Analyzing billions of credit card transactions and serving low-latency insights in the cloud
This is a guest post by Ivan de Prado and Pere Ferrera, founders of Datasalt, the company behind Pangool and Splout SQL Big Data open-source projects.
The amount of payments performed using credit cards is huge. It is clear that there is inherent value in the data that can be derived from analyzing all the transactions. Client fidelity, demographics, heat maps of activity, shop recommendations, and many other statistics are useful to both clients and shops for improving their relationship with the market. At Datasalt we have developed a system in collaboration with the BBVA bank that is able to analyze years of data and serve insights and statistics to different low-latency web and mobile applications.
The main challenge we faced besides processing Big Data input is that the output was also Big Data, and even bigger than the input. And this output needed to be served quickly, under high load.
The solution we developed has an infrastructure cost of just a few thousands of dollars per month thanks to the use of the cloud (AWS), Hadoop and Voldemort. In the following lines we will explain the main characteristics of the proposed architecture.
Data, goals and first decisions
The system uses BBVA's credit card transactions performed in shops all around the world as input source for the analysis. Obviously, the data is anonymous, impersonal and dissociated to prevent any privacy issue. Credit card numbers are hashed. Any resultant insights are always an aggregation, so no personal information can be derived from them.
We calculate many statistics and data per each shop and per different periods of time. These are some of them:
- Histogram of payment amounts for each shop
- Client fidelity
- Client demographics
- Shop recommendations (clients buying here also buy at ...). Filtered by location, shop category and so on.
The main goal of the project was to offer all this information to the different agents (shops, clients) through low-latency web and mobile applications. So one demanding requirement was to be able to serve the results with sub-second latencies under high load. And because this was a research project, a high degree of flexibility in the code and in the requirements needed to be handled.
Because updating the data only once a day was not a problem, we opted by a batch-oriented architecture (Hadoop). And we chose Voldemort as a read-only store for serving Hadoop-generated insights, which is a simple yet super-fast key/value store that integrates well with Hadoop.
The platform
The system was built on top of Amazon Web Services. Specifically, we used S3 for storing raw input data, Elastic Map Reduce (Amazon's provided Hadoop) for the analysis and EC2 for serving the results. Using cloud technologies allowed us to iterate fast and deliver functional prototypes quickly, which is exactly what we needed for the kind of project.
The architecture
The architecture has three main parts:
- Data storage: Used to maintain raw data (credit card transactions) and the resulting Voldemort stores.

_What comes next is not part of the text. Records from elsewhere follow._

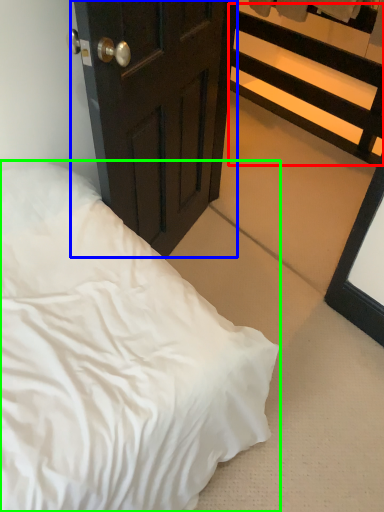 Question: Which object is the closest to the balustrade (highlighted by a red box)? Choose among these: door (highlighted by a blue box) or bed (highlighted by a green box).

Choices:
 (A) door
 (B) bed

Answer: (A) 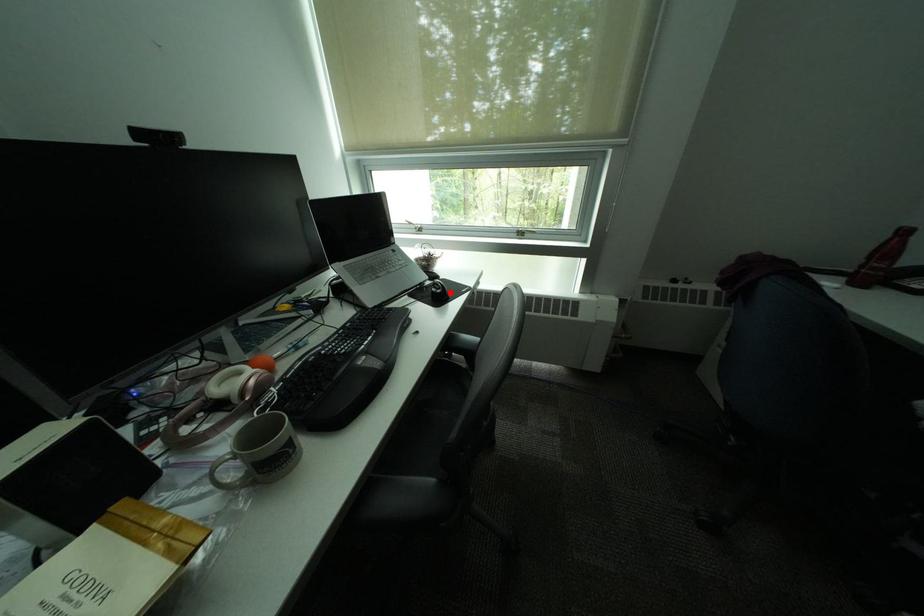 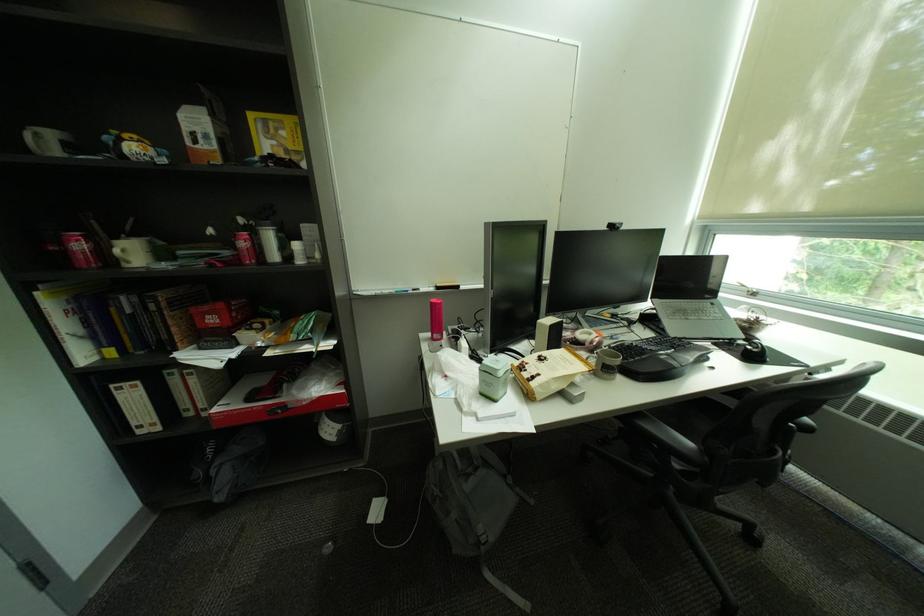 Where in the second image is the point corresponding to the highlighted location from the first image?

- Data processing: A Hadoop workflow running on EMR that performs all the computations and creates the data stores needed by Voldemort.
- Data serving: A Voldemort cluster that serves the precomputed data from the data processing layer.

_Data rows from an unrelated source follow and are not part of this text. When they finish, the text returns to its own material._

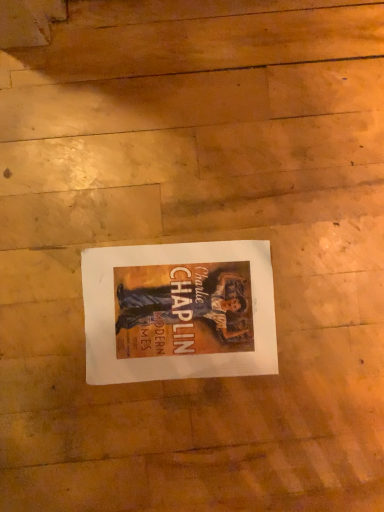 Find the location of a particular element. white paper poster at center is located at coordinates click(x=179, y=311).

What is the approximate height of white paper poster at center?

It is 0.86 inches.

Image resolution: width=384 pixels, height=512 pixels. Describe the element at coordinates (179, 311) in the screenshot. I see `white paper poster at center` at that location.

Identify the location of white paper poster at center. (179, 311). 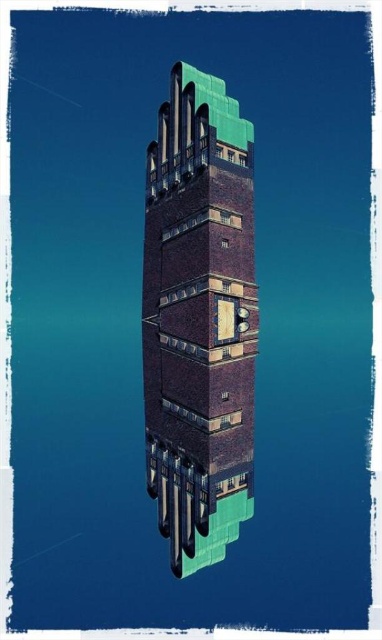 Consider the image. Who is positioned more to the left, brown brick tower at center or green glossy pipes at lower center?

green glossy pipes at lower center

Looking at this image, is brown brick tower at center thinner than green glossy pipes at lower center?

In fact, brown brick tower at center might be wider than green glossy pipes at lower center.

Locate an element on the screen. brown brick tower at center is located at coordinates (200, 320). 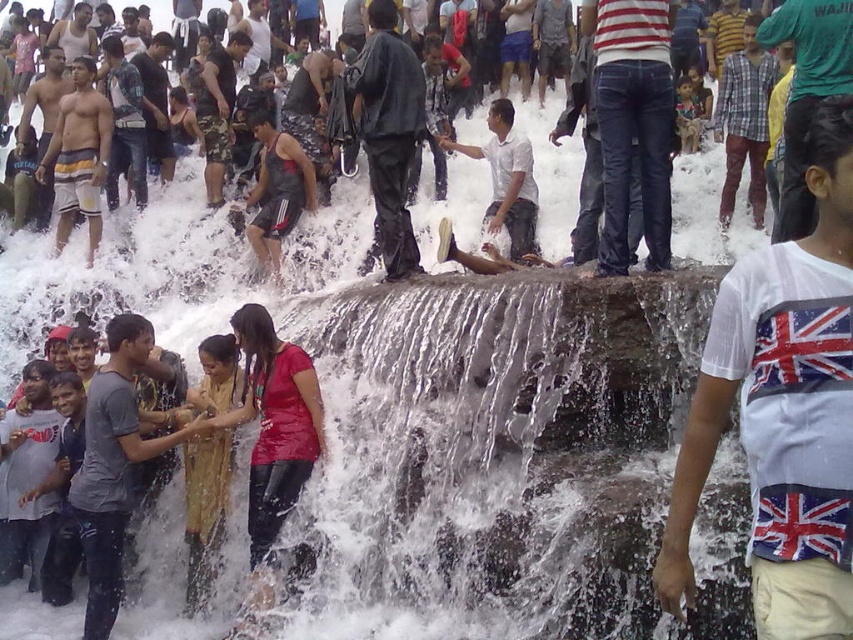 You are at the festival and want to know which clothing item is shorter between the striped shorts at left and the white cotton shirt at center. Can you tell me?

The striped shorts at left is shorter than the white cotton shirt at center.

You are standing at the point with coordinates point [508,134] and want to walk to the point with coordinates point [97,131]. Is there a clear path between these two points without any obstacles?

Point [97,131] is behind point [508,134], so there might be an obstacle blocking the path between them. You might need to go around the obstacle to reach the destination. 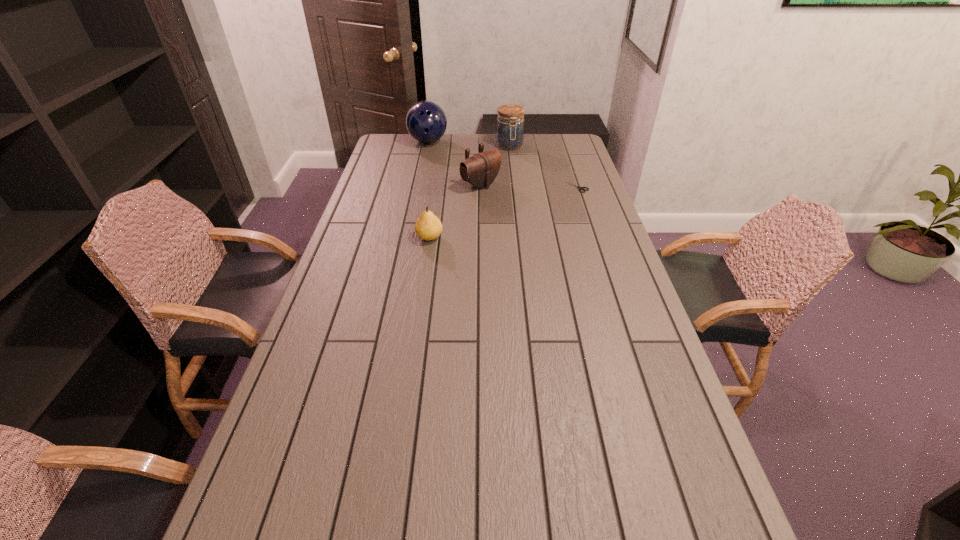 This screenshot has height=540, width=960. In order to click on vacant point that satisfies the following two spatial constraints: 1. on the back side of the shears; 2. on the left side of the nearest object in this screenshot , I will do `click(437, 186)`. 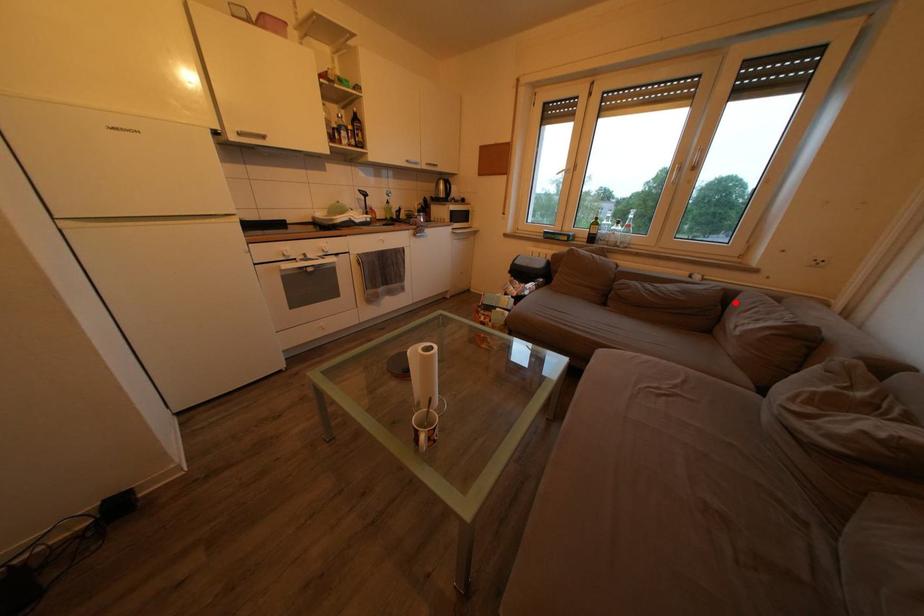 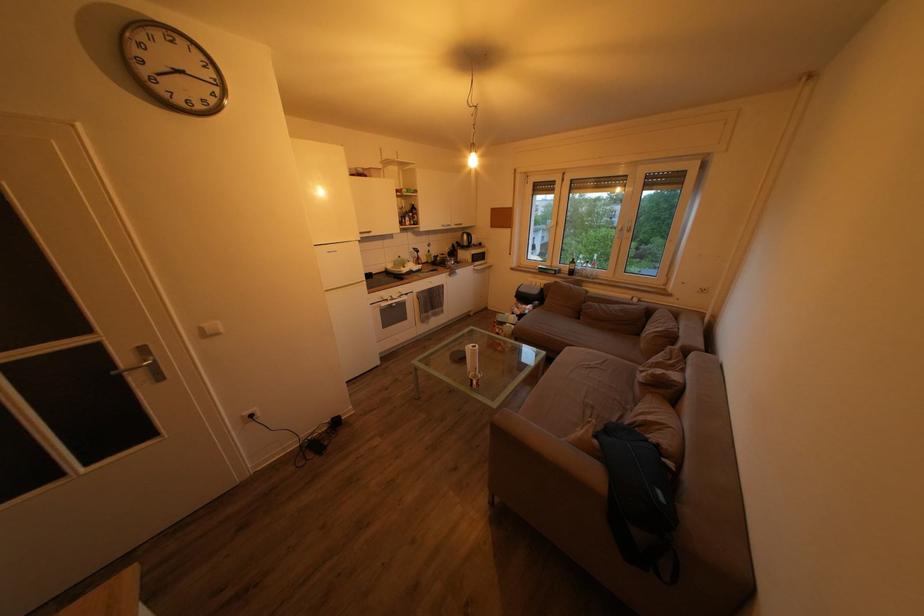 Find the pixel in the second image that matches the highlighted location in the first image.

(657, 318) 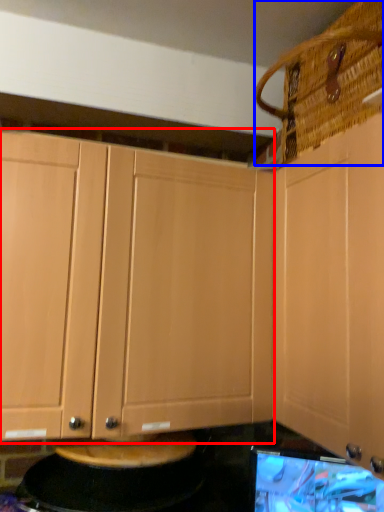 Question: Which point is further to the camera, cabinetry (highlighted by a red box) or basket (highlighted by a blue box)?

Choices:
 (A) cabinetry
 (B) basket

Answer: (A)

Every day, the bank uploads all the transactions that happened on that day to a folder in S3. This allows us to keep all historical data - all credit card transactions performed every single day. All that data is the input for the processing layer, so we recompute everything, every day. Reprocessing all the data allows us to be very agile. If requirements change or if we find a silly bug, we just update the project code and all data is fixed after the next batch. It is a development decision that brings us:
- A simplified code base & architecture,
- Flexibility & adaptability to changes,
- Easy handling of human errors (Just fix the bug and relaunch the process).

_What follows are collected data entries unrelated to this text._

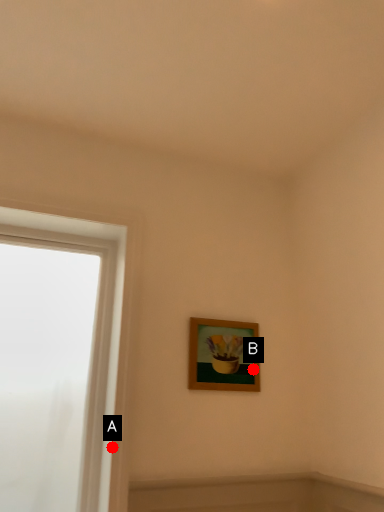 Question: Two points are circled on the image, labeled by A and B beside each circle. Which of the following is the farthest from the observer?

Choices:
 (A) A is further
 (B) B is further

Answer: (B) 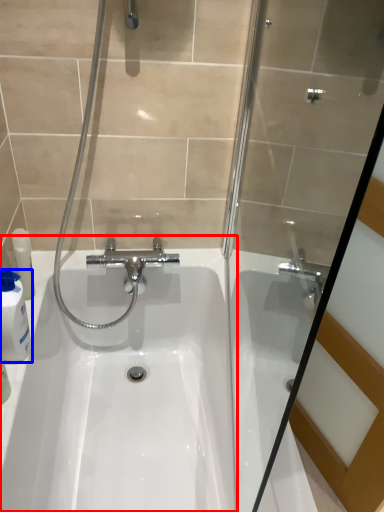 Question: Which object appears farthest to the camera in this image, sink (highlighted by a red box) or cleaning product (highlighted by a blue box)?

Choices:
 (A) sink
 (B) cleaning product

Answer: (B) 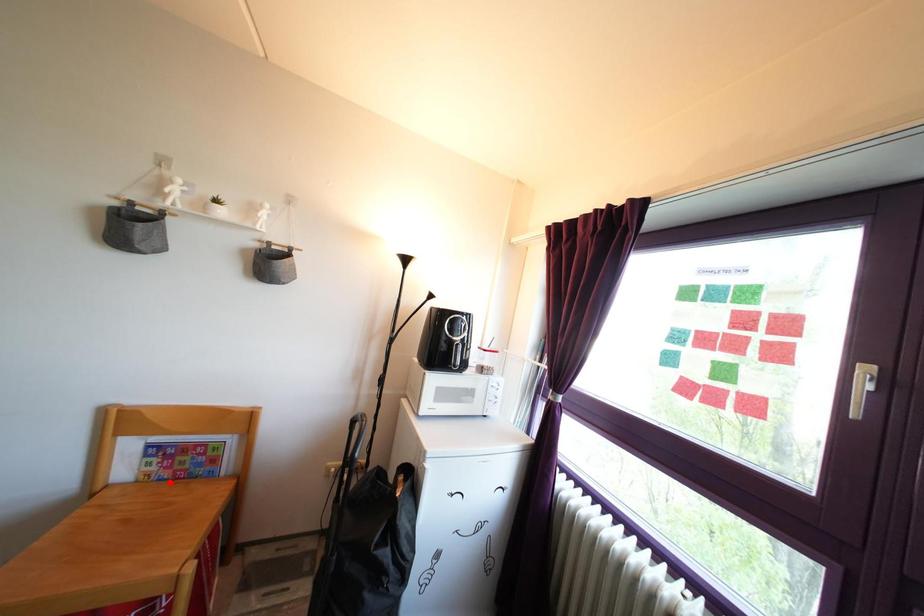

Once a day the controller starts a new Hadoop cluster on EMR and launches the processing flow. This flow is composed of approximately 16 Tuple MapReduce jobs that calculate various insights. The last part of the flow (Voldemort indexer) is in charge of building the data store files that will later be deployed to Voldemort. Once the flow has finished, the resulting data store files are uploaded to S3. The controller shuts down the Hadoop cluster, and sends a deploy request to Voldemort. Then, Voldemort downloads the new data stores from S3 and performs a hot-swap, replacing the old ones entirely.
The technologies
Hadoop and Pangool
The whole analytics and processing flow is implemented using Pangool Jobs on top of Hadoop. This brings us a good balance between performance, flexbility and agileness. The use of tuples allows us to carry information between the flow using simple data types (int, string) and at the same time we can include other complex objects (like histograms) with their own custom serialization.
Also, because Pangool is still a low level API, we can fine-tune a lot every single Job when needed.
Voldemort
Voldemort is a key/value NoSql database developed by LinkedIn, based on Amazon's Dynamo concepts.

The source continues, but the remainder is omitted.